Sweetie Berry: Be where and who you are. Take time to identify what works for your family and for yourself. All the success in the world financially or business wise won’t matter if you lose yourself and your family in the process. Family matters. Take time to learn what is success in your business from a family perspective. Learn to turn off work at home. Do what matters for your clients, not what is popular for other businesses. More clients are only one ingredient of a successful business. Successful businesses know what they can and cannot handle. They know the boundaries that work for their employees and their owners. Successful businesses understand that not every customer is a “fit” and that at times its important to know who does more complex or less complex offerings than yours and refer them to them. Successful businesses know that the way you treat yourself and your employees will show in the way clients and customers are treated as well. Want to become more successful? Make sure to track what is working as well as what needs attention. You may be surprised at what truly IS working in your business
SmallBizLady: What would you ask small business owners as their consultant?

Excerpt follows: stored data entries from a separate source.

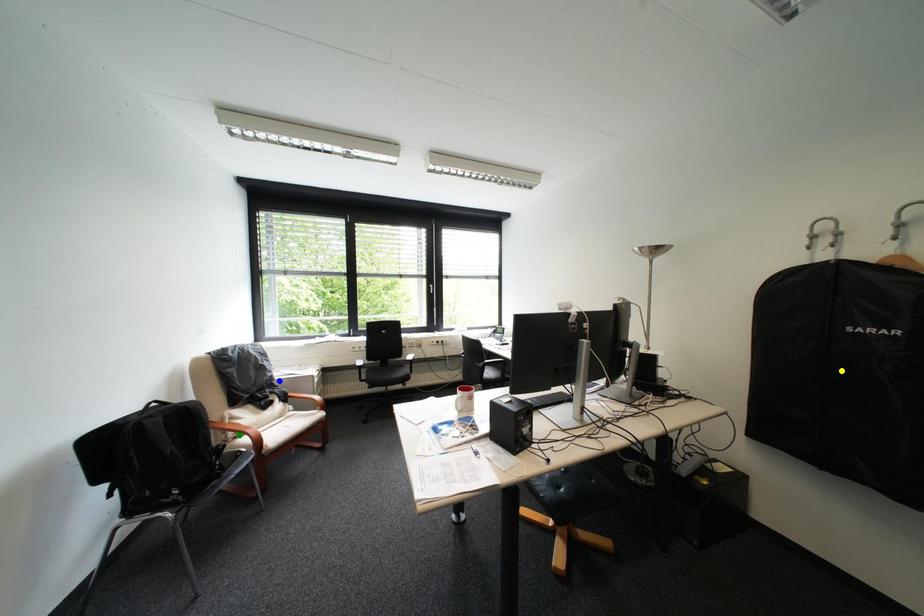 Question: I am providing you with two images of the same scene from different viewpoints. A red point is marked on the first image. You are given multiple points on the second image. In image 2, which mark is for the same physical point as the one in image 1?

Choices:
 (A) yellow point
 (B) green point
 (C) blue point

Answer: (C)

Sweetie Berry: “Are you ready to take a business MRI?” as my friend David Cooper would say. Are you ready to go past skin deep of what is truly happening in your business? Are you ready to answer the tough questions about your intent in business as well as your practices? Questions such as how many clients did you call personally this week to suggest a service or offer you have? How many thank you communications have you set up when clients or customers choose you? Are you ready to accept the responsibility to succeed? What is the true value of the services you are paying monthly to have in your business? Is it for vanity sake or is it truly making you money to have it? In this recessive economy, small businesses are doing one of two things: they are thriving or dying. The majority of the ones thriving and surviving have learned to relate to their clients and customers. They have focused on customer service, clearly making costs as low as possible maintaining a quality product or offer, and shown appreciation for the clients they have served. They have acknowledged the importance of quality communication interactions and expect employees to engage in gracious interactions with clients using appropriate words of appreciation. “May I show you” “Thank you for coming today” “How can we assist you today?” “I’m sorry that happened to you, how can we help?” Our interactions with other folks matter for our success. Listening is a key skill for our business success. Basics in business often come down to making sure the no cost actions happen. Attitude, presence, appreciation and follow ups behaviors matter. Won’t you consider focusing on the basics in your business?